Why is the United States such a laggard? It’s not because Americans are not tough on crime. The U.S. incarceration rate of 541 per 100,000 residents is three to five times higher than Western peer states and hemispheric neighbors—second only to non-peer El Salvador.
The United States is also well-known for its severe sentencing guidelines. But criminologists say a more effective deterrent to crime is the swiftness and surety of justice, and that’s where U.S. police and prosecutors are falling far behind.
The 400 to 500 million privately owned firearms in circulation in the United States represent a major aspect of the problem. No other Western state tolerates that vast reservoir of legally acquired weapons. Thousands of them fall into the criminal shallows each year.
Confronted by a U.S. rate of almost seven homicides per each 100,000 people—four to six times higher than peer states—detectives in America carry caseloads far above what is expected of counterparts in other nations.
Calls in recent years to “defund the police” can seem jarring, but are protesters really imagining zeroing out municipal police budgets? The communities most affected by impunity are often the same low-income communities that feel under siege by their own police departments because of smothering anti-crime strategies and structural racism.
But what most protesters and police critics surely hope for are not streets bereft of police officers but safer communities because of effective policing that declines to treat everyone in a neighborhood as a potential criminal. That should not be an exceptional expectation but a municipal commonplace.

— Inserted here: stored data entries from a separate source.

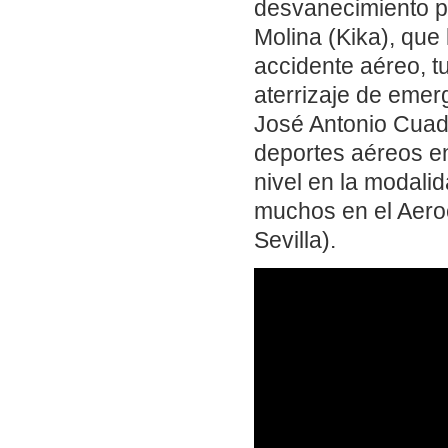
desvanecimiento p
Molina (Kika), que
accidente aéreo, t
aterrizaje de emer
José Antonio Cuadr
deportes aéreos e
nivel en la modalid
muchos en el Aeroc
Sevilla).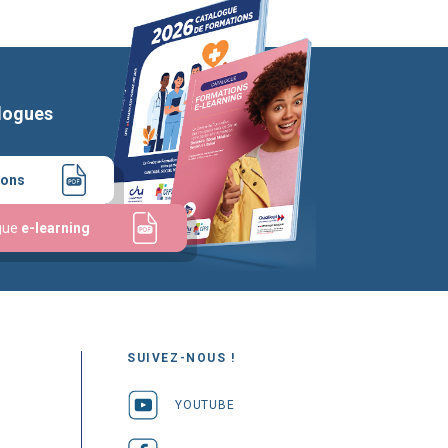
logues
ions
gue
e-learning
SUIVEZ-NOUS !
YOUTUBE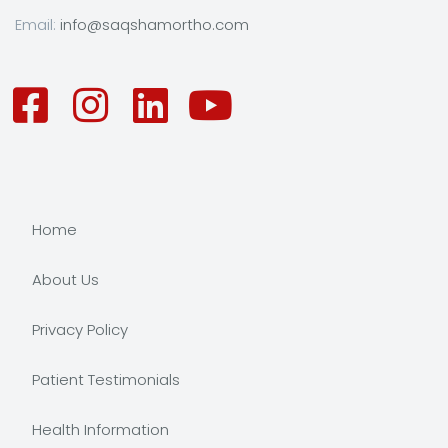
Email:
info@saqshamortho.com
Home
About Us
Privacy Policy
Patient Testimonials
Health Information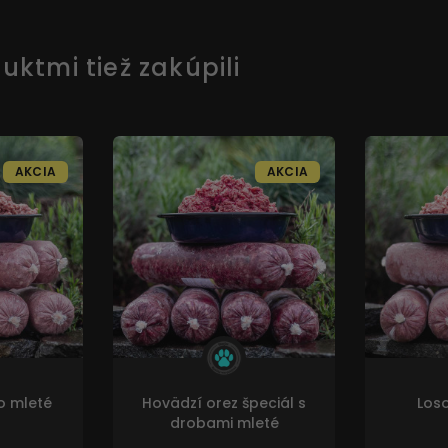
uktmi tiež zakúpili
AKCIA
AKCIA
o mleté
Hovädzí orez špeciál s
Loso
drobami mleté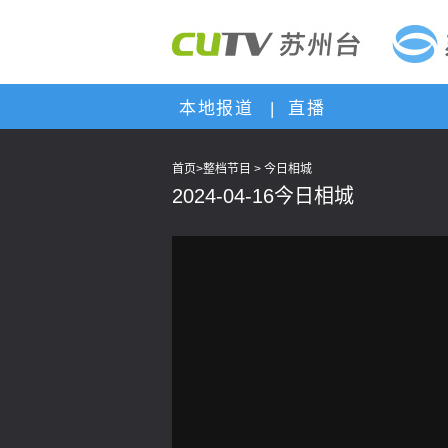
本地报道
|
直播
首页
>
整档节目
>
今日相城
2024-04-16今日相城
This
is
a
modal
window.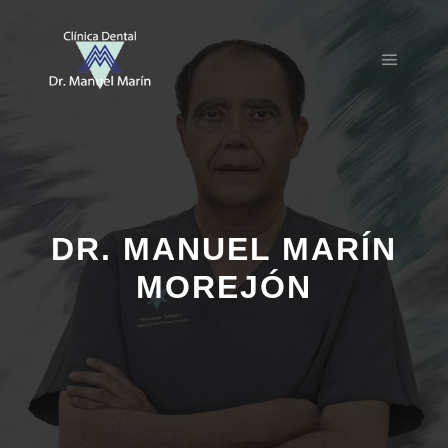
Menú pr
DR. MANUEL MARÍN
MOREJÓN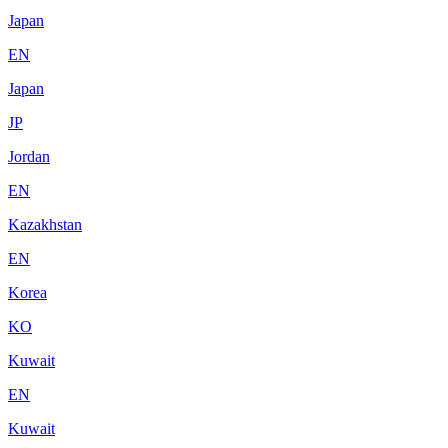
Japan
EN
Japan
JP
Jordan
EN
Kazakhstan
EN
Korea
KO
Kuwait
EN
Kuwait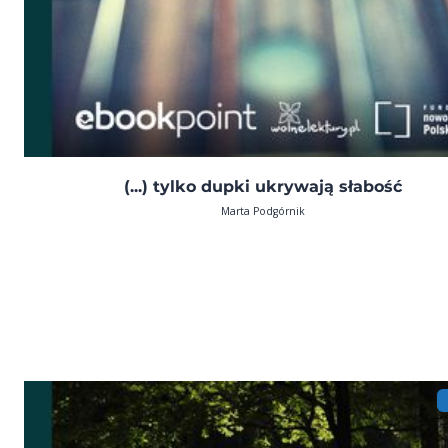
(...) tylko dupki ukrywają słabość
Marta Podgórnik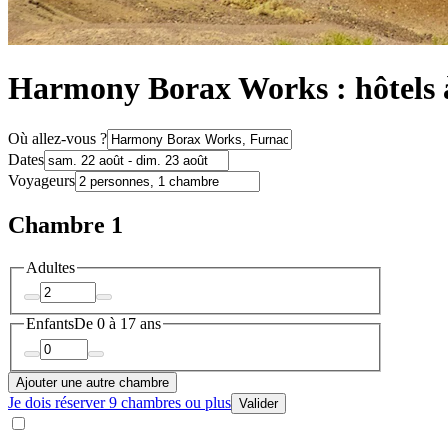
Harmony Borax Works : hôtels 
Où allez-vous ?
Dates
Voyageurs
Chambre 1
Adultes
Enfants
De 0 à 17 ans
Ajouter une autre chambre
Je dois réserver 9 chambres ou plus
Valider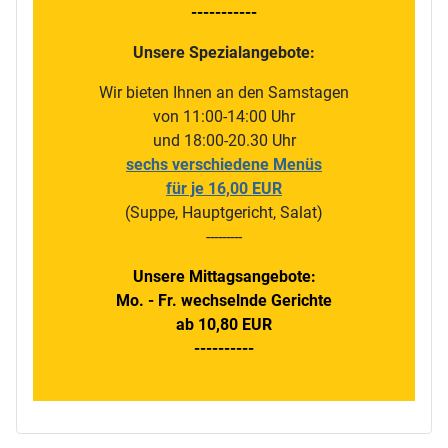
-----------
Unsere Spezialangebote:
Wir bieten Ihnen an den Samstagen
von 11:00-14:00 Uhr
und 18:00-20.30 Uhr
sechs verschiedene Menüs
für je 16,00 EUR
(Suppe, Hauptgericht, Salat)
---------
Unsere Mittagsangebote:
Mo. - Fr. wechselnde Gerichte
ab 10,80 EUR
----------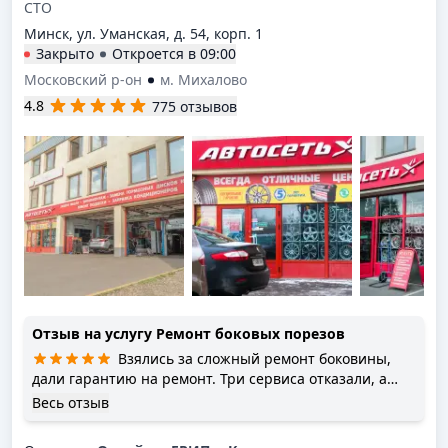
СТО
Минск, ул. Уманская, д. 54, корп. 1
Закрыто
Откроется в
09:00
Московский р-он
м. Михалово
4.8
775 отзывов
Отзыв на услугу
Ремонт боковых порезов
Взялись за сложный ремонт боковины,
дали гарантию на ремонт. Три сервиса отказали, а
здесь всё объяснили и сделали. Я теперь ваш
Весь отзыв
постоянный клиент, спасибо!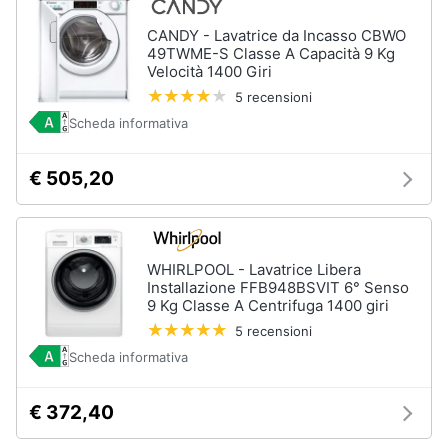
CANDY - Lavatrice da Incasso CBWO
49TWME-S Classe A Capacità 9 Kg
Velocità 1400 Giri
5 recensioni
Scheda informativa
€ 505,20
WHIRLPOOL - Lavatrice Libera
Installazione FFB948BSVIT 6° Senso
9 Kg Classe A Centrifuga 1400 giri
5 recensioni
Scheda informativa
€ 372,40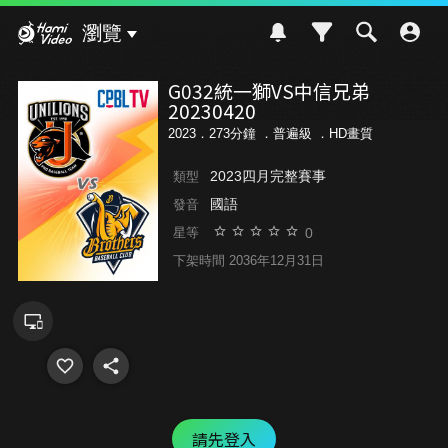
Hami Video
瀏覽
G032統一獅VS中信兄弟
20230420
2023．273分鐘 ．
普遍級
．HD畫質
2023四月完整賽事
類型
國語
發音
0
星等
下架時間 2036年12月31日
請先登入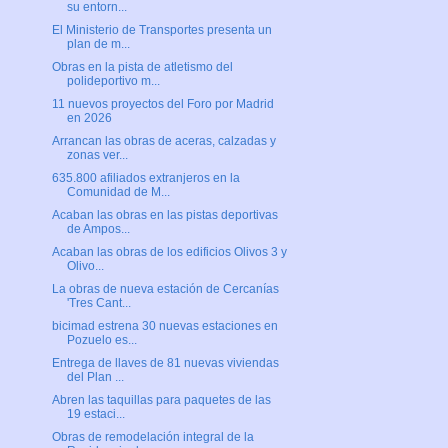
su entorn...
El Ministerio de Transportes presenta un
plan de m...
Obras en la pista de atletismo del
polideportivo m...
11 nuevos proyectos del Foro por Madrid
en 2026
Arrancan las obras de aceras, calzadas y
zonas ver...
635.800 afiliados extranjeros en la
Comunidad de M...
Acaban las obras en las pistas deportivas
de Ampos...
Acaban las obras de los edificios Olivos 3 y
Olivo...
La obras de nueva estación de Cercanías
'Tres Cant...
bicimad estrena 30 nuevas estaciones en
Pozuelo es...
Entrega de llaves de 81 nuevas viviendas
del Plan ...
Abren las taquillas para paquetes de las
19 estaci...
Obras de remodelación integral de la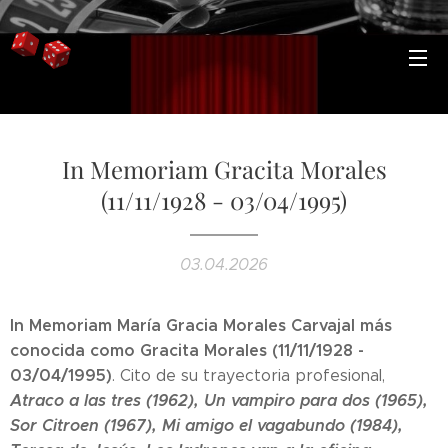
In Memoriam Gracita Morales
(11/11/1928 - 03/04/1995)
03.04.2026
In Memoriam María Gracia Morales Carvajal más
conocida como Gracita Morales (11/11/1928 -
03/04/1995)
. Cito de su trayectoria profesional,
Atraco a las tres (1962), Un vampiro para dos (1965),
Sor Citroen (1967), Mi amigo el vagabundo (1984),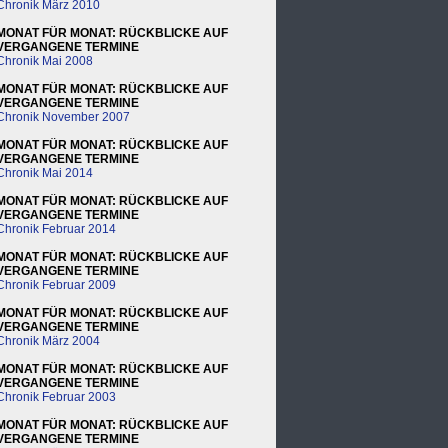
Chronik März 2010
MONAT FÜR MONAT: RÜCKBLICKE AUF
VERGANGENE TERMINE
Chronik Mai 2008
MONAT FÜR MONAT: RÜCKBLICKE AUF
VERGANGENE TERMINE
Chronik November 2007
MONAT FÜR MONAT: RÜCKBLICKE AUF
VERGANGENE TERMINE
Chronik Mai 2014
MONAT FÜR MONAT: RÜCKBLICKE AUF
VERGANGENE TERMINE
Chronik Februar 2014
MONAT FÜR MONAT: RÜCKBLICKE AUF
VERGANGENE TERMINE
Chronik Februar 2009
MONAT FÜR MONAT: RÜCKBLICKE AUF
VERGANGENE TERMINE
Chronik März 2004
MONAT FÜR MONAT: RÜCKBLICKE AUF
VERGANGENE TERMINE
Chronik Februar 2003
MONAT FÜR MONAT: RÜCKBLICKE AUF
VERGANGENE TERMINE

In a statement on criminal justice first published in 2000, “Responsibility, Rehabilitation, and Restoration: A Catholic Perspective on Crime and Criminal Justice,” U.S. bishops described crime in the United States as a complex challenge that defies easy fixes and facile sloganeering. “Crime, corrections, and the search for real community require far more than the policy clichés of conservatives and liberals,” the bishops wrote. That applies to those who press for “three strikes and you’re out” and to whatever “defund the police” has come to mean.
The good news is that despite the impression created by reckless politicians or cable news sensationalists, violent crime is down sharply in U.S. cities. That continuing decline may allow local police departments breathing room for analytical thoughtfulness as they consider best practices that will lead to safer neighborhoods.
For most U.S. communities, that will mean investments in social services and opportunity creation that strongly discourage crime. But they are investments that should not be extracted out of police budgets that require more resources for effective criminal investigation and the smart, merciful, and equitable enforcement of the law.